メディリッジは、新薬の研究から開発まで一貫してサポートするCRDMO(Contract Research Development and Manufacturing Organization)事業に取り組んでおり、自社施設では主に遺伝子細胞治療に使用される治験薬GMPグレードのプラスミド、ex vivo注5用途のAnimal Origin Free(AOF)グレード注6、研究開発用途のR&Dエンドトキシンフリーグレード注7のプラスミド製造を実施しています。
今般の提携により、当社は、リコーバイオサイエンシズ、メディリッジとともに、mRNA鋳型からLNP化まで、すべての工程を国内で一貫して行い、mRNA-LNPの開発・製造のトータルサポートを提供してまいります。
■関連リンク
東芝 LNP https://www.global.toshiba/jp/products-solutions/lnp.html
リコーバイオサイエンシズhttps://jp.biosciences.ricoh.com/cdmo-services/contract/
メディリッジ' https://mediridge.com
注1:m(メッセンジャー)RNAとは、RNAと呼ばれる分子の一種で、生体内で遺伝子からタンパク質を作るための情報を有する核酸。
注2:平成20年7月9日付け薬食発第0709002号厚生労働省医薬食品局長通知「治験薬の製造管理、品質管理等に関する基準 (治験薬GMP(Good Manufacturing Practice))」に準拠していること。

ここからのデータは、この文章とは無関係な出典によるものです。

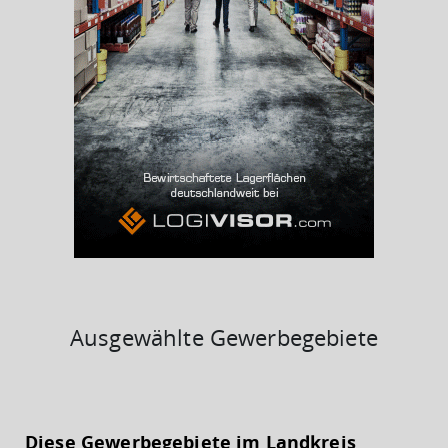
(Landkreis / Kreisfreie Stadt)
6,45 %
BESCHÄFTIGTEN- UND ARBEITSLOSENQUOTE
6.45%
39%
Ausgewählte Gewerbegebiete
KAUFKRAFT
(STAND: 2018)
Diese Gewerbegebiete im Landkreis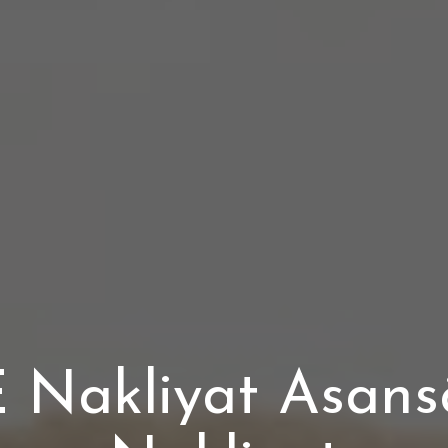
akliyat Asansör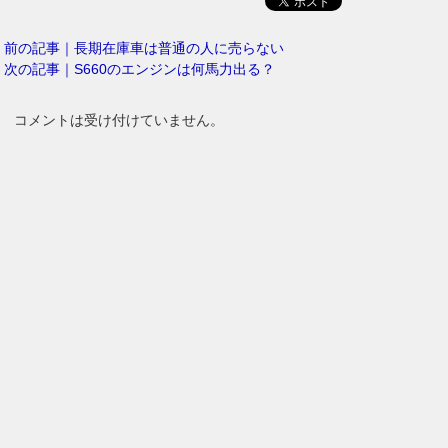
前の記事｜長期在庫車は普通の人に売らない
次の記事｜S660のエンジンは何馬力出る？
コメントは受け付けていません。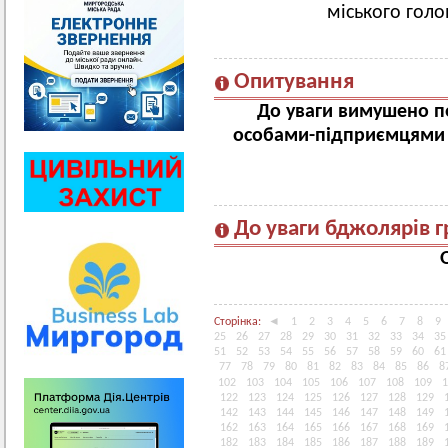
міського голо
Опитування
До уваги вимушено пе
особами-підприємцями 
До уваги бджолярів 
Сторінка:
◄
1
2
3
4
5
6
7
8
9
25
26
27
28
29
30
31
32
33
34
35
51
52
53
54
55
56
57
58
59
60
61
77
78
79
80
81
82
83
84
85
86
8
102
103
104
105
106
107
108
109
1
122
123
124
125
126
127
128
129
142
143
144
145
146
147
148
149
162
163
164
165
166
167
168
169
182
183
184
185
186
187
188
189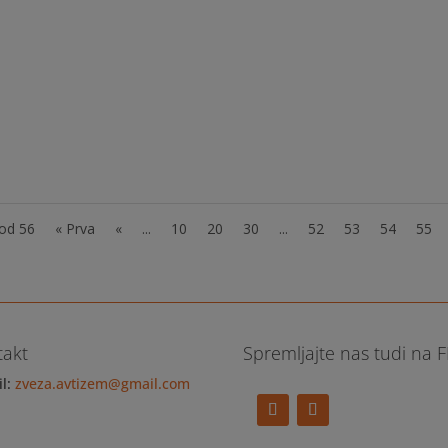
bilo vas na 3. Novinarsko konferenco Projekta ZORA ob svetovnem
daj: 31. 3. 2016, ob 12h Kje: Savska cesta 3, 1000 Ljubljana, 4.
te tukaj....
 od 56
« Prva
«
...
10
20
30
...
52
53
54
55
takt
Spremljajte nas tudi na 
il:
zveza.avtizem@gmail.com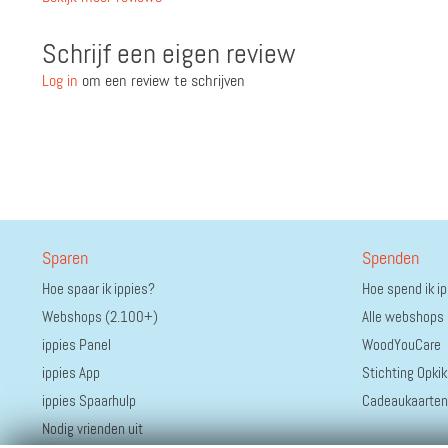
Schrijf een eigen review
Log in
om een review te schrijven
Sparen
Spenden
Hoe spaar ik ippies?
Hoe spend ik i
Webshops (2.100+)
Alle webshops
ippies Panel
WoodYouCare
ippies App
Stichting Opkik
ippies Spaarhulp
Cadeaukaarten
Nodig vrienden uit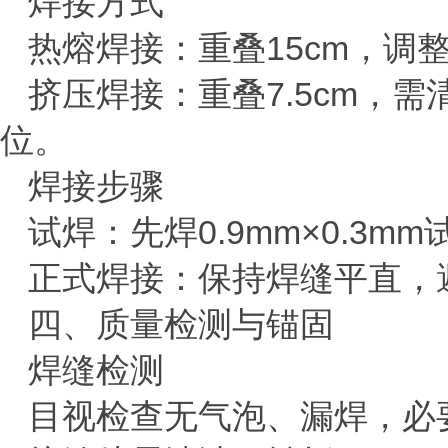
‌焊接方式‌
‌热熔焊接‌：重叠
15cm
，调整
‌挤压焊接‌：重叠
7.5cm
，需
位‌。
‌焊接步骤‌
试焊：先焊
0.9mm
×
0.3mm
正式焊接：保持焊缝平直，
四、质量检测与锚固
‌焊缝检测‌
目视检查无气泡、漏焊，必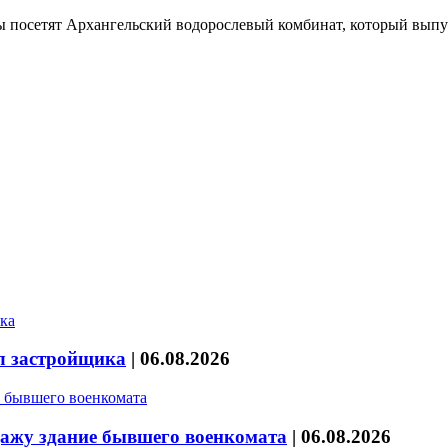
ты посетят Архангельский водорослевый комбинат, который выпу
л застройщика
|
06.08.2026
дажу здание бывшего военкомата
|
06.08.2026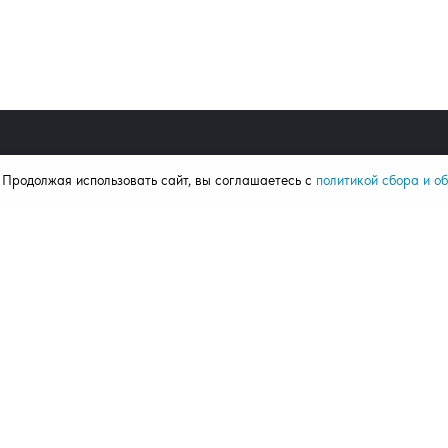
. Продолжая использовать сайт, вы соглашаетесь с
политикой сбора и о
Продукция
Поку
Ворота
Калькул
Рольставни
Портфо
Автоматика
Статьи
Комплектация
Отзывы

注3:細菌や酵母などの細胞内に存在する、染色体DNAとは独立して増殖できる環状のDNA分子
注4:再生医療等製品について、国内外の製造所の製造設備、製造管理や品質管理の手法が再生医療等製品の製造管理及び品質管理の基準であるGCTP(Good Gene, Cellular, and Tissue-based Products Manufacturing Practice)に適合していること
注5: 患者や生体から取り出した細胞や組織を、体外(ラボなど)で処置・治療する医療行為や研究手法
注6: 製品の製造工程において、動物由来の原材料や資材を一切使用していないこと
注7: 研究開発(R&D)用途に特化した、エンドトキシン(発熱物質)の含有量が極めて低い製品
※社名・商品名・サービス名などは、それぞれ各社が商標として使用している場合があります。